The bridge was originally maintained and repaired by the town. Tolls were levied on goods passing through the town as pontage and pavage for the maintenance of the bridge and road; in 1282, for example, a ½ d toll was levied per cartload, with goods destined for military use being exempt. The bridge appears to have survived the fire of 1583, which started nearby and destroyed much of the town to the east of the river. In 1622, William Webb writes:

A strong timber bridge over the stream of the Weever is maintained by the town, which requires no little care and cost, by reason of the monstrous carriages of the wood in carts which is brought thither for the boiling of their salt.

In 1652, Wich Bridge was described as lying on "y^{e} greatest & most frequented Road within this County", and it was designated a county bridge on 27 April 1652. This meant that the county was responsible for its maintenance, but also that Nantwich had to pay towards the maintenance of the other county bridges, a charge from which the town had previously been exempt.

==Stone bridge of 1664==
By 1663, a few years after the Restoration of the monarchy, the bridge was described by Roger Wilbraham as "in decay". Wilbraham was a prominent Nantwich resident who lived at Townsend House on Welsh Row; he later endowed the town's Widows' Almshouses.
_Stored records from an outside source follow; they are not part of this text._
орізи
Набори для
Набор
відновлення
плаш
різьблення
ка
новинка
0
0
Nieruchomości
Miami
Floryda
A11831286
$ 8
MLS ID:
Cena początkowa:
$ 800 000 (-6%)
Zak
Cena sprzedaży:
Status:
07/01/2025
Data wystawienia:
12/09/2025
Anxious to avoid the town having to pay for its repair despite 12 years of contributing to other county bridges, Wilbraham and others successfully petitioned the justices of the peace for the construction of "a substantiall Bridge of Stone" at the county's expense.
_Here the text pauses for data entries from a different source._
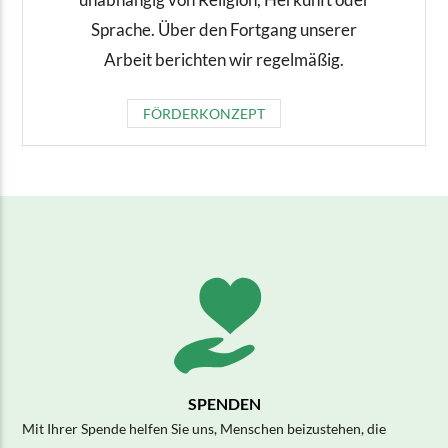
Sprache. Über den Fortgang unserer
Arbeit berichten wir regelmäßig.
FÖRDERKONZEPT
SPENDEN
Mit Ihrer Spende helfen Sie uns, Menschen beizustehen, die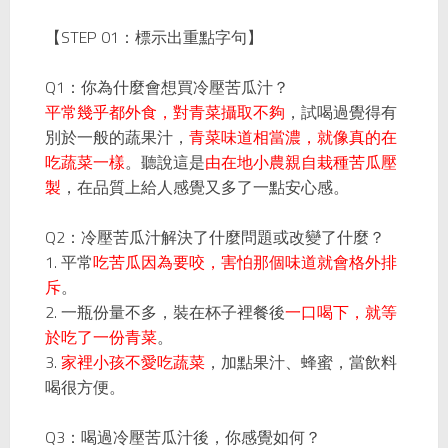
STEP 01
【
：標示出重點字句】
Q1
：你為什麼會想買冷壓苦瓜汁？
平常幾乎都外食，對青菜攝取不夠
，試喝過覺得有
別於一般的蔬果汁，
青菜味道相當濃，就像真的在
吃蔬菜一樣
。聽說這是
由在地小農親自栽種苦瓜壓
製
，在品質上給人感覺又多了一點安心感。
Q2
：冷壓苦瓜汁解決了什麼問題或改變了什麼？
1.
平常
吃苦瓜因為要咬，害怕那個味道就會格外排
斥
。
2.
一瓶份量不多，裝在杯子裡餐後
一口喝下，就等
於吃了一份青菜
。
3.
家裡小孩不愛吃蔬菜
，加點果汁、蜂蜜，當飲料
喝很方便。
Q3
：喝過冷壓苦瓜汁後，你感覺如何？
Wilbraham commissioned local mason, Tim Adams, to build the bridge, starting in July 1663; it was complete by the beginning of July of the following year. The county contributed £90 towards its cost, together with 20 marks (£13 6s 8d) to pave the bridge and the road on either side. Wilbraham writes that "My little boy, a Twin of 2 years old, was the first corpse that was carried over the new Bridge the begin^{g} of July 1664."

By 1742, the new bridge had again become dilapidated, and £9 19s 6d was spent on its repair.

==Stone bridge of 1803==
The existing stone bridge was built in 1803 by local mason, William Lightfoot. By the 1880s the official name on Ordnance Survey maps had changed to the Welsh Bridge. The single arch has a cornice decorated with modillions at the road level. The bridge is finished with a stone balustrade in which groups of balusters alternate with solid stone blocks. The bridge was repaired in the 21st century and some of the balusters were replaced.

It remained the main road bridge crossing the Weaver within the town until the 21st century, when the A534 was diverted away from Welsh Row and the triple-arched Sir Thomas Fairfax Bridge was constructed to the north of the Welsh Row bridge.